On 8th February 2002 when the Complainant and P.W.2 received a report that their house was being demolished, P.W.2 was sent on 9th February to see what was happening. P.W.2 went and hiding in nearby bushes, saw the four people demolishing the main house. She reported back to the Complainant and both of them in turn reported the matter to the Police at Karatina Police Station. The two went back to the home in company of Cpl Mwongera and the Complainant and his wife were able to see the demolition going on as they remained at the back of the Police Land Rover. The Appellants and those assisting them disappeared when they saw the motor vehicle. Policemen viewed the damage and later encouraged the Complainant to re-occupy the home where they had now to stay in a kitchen.
On 11th February 2002 the Complainant and P.W.2 left home. But when they went back, they found the kitchen having been demolished. They went to stay with their son-in-law and reported again to the Police.
On 13th February 2004 it was the Complainant’s grandson, P.W.4, who when sent to the Complainant’s home to collect clothes he found the two appellants and collaborators gathering demolished materials.
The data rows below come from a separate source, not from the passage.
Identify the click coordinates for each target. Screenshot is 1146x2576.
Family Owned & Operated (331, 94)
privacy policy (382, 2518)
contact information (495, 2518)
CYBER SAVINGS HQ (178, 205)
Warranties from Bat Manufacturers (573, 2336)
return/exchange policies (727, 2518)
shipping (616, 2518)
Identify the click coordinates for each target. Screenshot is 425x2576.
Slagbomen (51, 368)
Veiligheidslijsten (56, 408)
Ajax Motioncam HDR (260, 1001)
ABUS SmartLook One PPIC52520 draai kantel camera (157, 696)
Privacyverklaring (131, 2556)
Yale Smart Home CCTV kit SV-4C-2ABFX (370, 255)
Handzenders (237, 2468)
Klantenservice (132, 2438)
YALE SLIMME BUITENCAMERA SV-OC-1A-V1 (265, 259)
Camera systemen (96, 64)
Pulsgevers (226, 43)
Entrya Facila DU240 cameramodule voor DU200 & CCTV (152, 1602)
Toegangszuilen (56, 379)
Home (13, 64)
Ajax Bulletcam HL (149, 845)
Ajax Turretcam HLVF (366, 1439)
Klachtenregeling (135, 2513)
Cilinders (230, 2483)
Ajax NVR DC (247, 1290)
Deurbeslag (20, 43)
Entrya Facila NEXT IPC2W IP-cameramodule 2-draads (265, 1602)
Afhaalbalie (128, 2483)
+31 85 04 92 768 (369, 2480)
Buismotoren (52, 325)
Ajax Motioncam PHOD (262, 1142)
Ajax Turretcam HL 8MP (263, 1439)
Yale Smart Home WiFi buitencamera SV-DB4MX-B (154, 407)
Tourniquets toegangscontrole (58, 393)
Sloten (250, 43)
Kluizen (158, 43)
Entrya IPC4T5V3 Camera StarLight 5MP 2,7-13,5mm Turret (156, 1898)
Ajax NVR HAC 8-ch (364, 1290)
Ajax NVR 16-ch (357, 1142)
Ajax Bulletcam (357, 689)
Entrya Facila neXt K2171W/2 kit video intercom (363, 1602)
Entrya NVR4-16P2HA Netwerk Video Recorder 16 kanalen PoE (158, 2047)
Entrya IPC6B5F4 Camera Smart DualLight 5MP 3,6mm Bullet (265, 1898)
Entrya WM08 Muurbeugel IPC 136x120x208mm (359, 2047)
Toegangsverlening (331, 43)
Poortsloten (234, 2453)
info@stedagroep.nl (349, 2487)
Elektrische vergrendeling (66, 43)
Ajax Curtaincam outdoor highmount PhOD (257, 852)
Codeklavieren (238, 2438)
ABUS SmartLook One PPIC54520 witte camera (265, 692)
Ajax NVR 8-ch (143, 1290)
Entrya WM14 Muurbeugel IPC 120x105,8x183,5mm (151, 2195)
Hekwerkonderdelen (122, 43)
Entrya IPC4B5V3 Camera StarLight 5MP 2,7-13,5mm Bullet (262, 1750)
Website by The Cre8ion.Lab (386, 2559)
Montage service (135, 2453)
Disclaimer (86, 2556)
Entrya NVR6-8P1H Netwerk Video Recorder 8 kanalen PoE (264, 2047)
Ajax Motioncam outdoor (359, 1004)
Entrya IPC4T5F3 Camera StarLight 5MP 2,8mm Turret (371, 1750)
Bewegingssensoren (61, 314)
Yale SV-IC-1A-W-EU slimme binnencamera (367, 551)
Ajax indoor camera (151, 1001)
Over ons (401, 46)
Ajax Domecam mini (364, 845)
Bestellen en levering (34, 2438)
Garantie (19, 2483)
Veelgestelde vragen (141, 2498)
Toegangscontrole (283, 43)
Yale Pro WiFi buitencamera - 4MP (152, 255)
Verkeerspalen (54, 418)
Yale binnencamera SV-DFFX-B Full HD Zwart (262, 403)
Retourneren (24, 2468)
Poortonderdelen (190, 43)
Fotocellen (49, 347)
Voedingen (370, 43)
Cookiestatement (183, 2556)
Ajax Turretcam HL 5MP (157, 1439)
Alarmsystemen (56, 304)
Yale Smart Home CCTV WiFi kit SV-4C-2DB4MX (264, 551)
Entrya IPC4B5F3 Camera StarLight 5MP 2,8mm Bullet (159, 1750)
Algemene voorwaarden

The Complainant and son-in-law were given that report and as a result stealthily went to the scene and saw by themselves the gathering going on and subsequently the collected material set on fire. With the assistance of the Police, the two appellants were later arrested and charged with this offence.
During the trial the appellants denied that they committed the offence but the learned trial magistrate rejected their defence. He convicted the appellants and sentenced them to four years imprisonment. They filed these appeals relying on the grounds they told me during the hearing of the appeals, that are still relying on those grounds.
But when Mr. Orinda, the State Counsel, opposed the appeals stating that he supported the convictions and the sentence, the appellants reacted as if they were withdrawing their respective appeals. They said they were satisfied with the sentence imposed and should be left to serve the sentence.
I have, however, looked at the evidence on record in the light of what I was told during the hearing of the appeals. I find that there was sufficient evidence from Prosecution witnesses, particularly the Complainant, his wife P.W.2, P.W.3 and P.W.4 proving the charge against the appellants to sustain the convictions. Another material witness was P.W.5 a Police Officer who visited the scene later and saw the demolition done and the burnings done.
In the circumstances, I do agree with Mr. Orinda that the conviction of each appellant was safe and that the sentence of four years was merited. Even the appellants themselves are now saying that they are satisfied with the sentence.
I do hereby dismiss each appeal in its entirety.
Dated this 23rd day of February, 2006.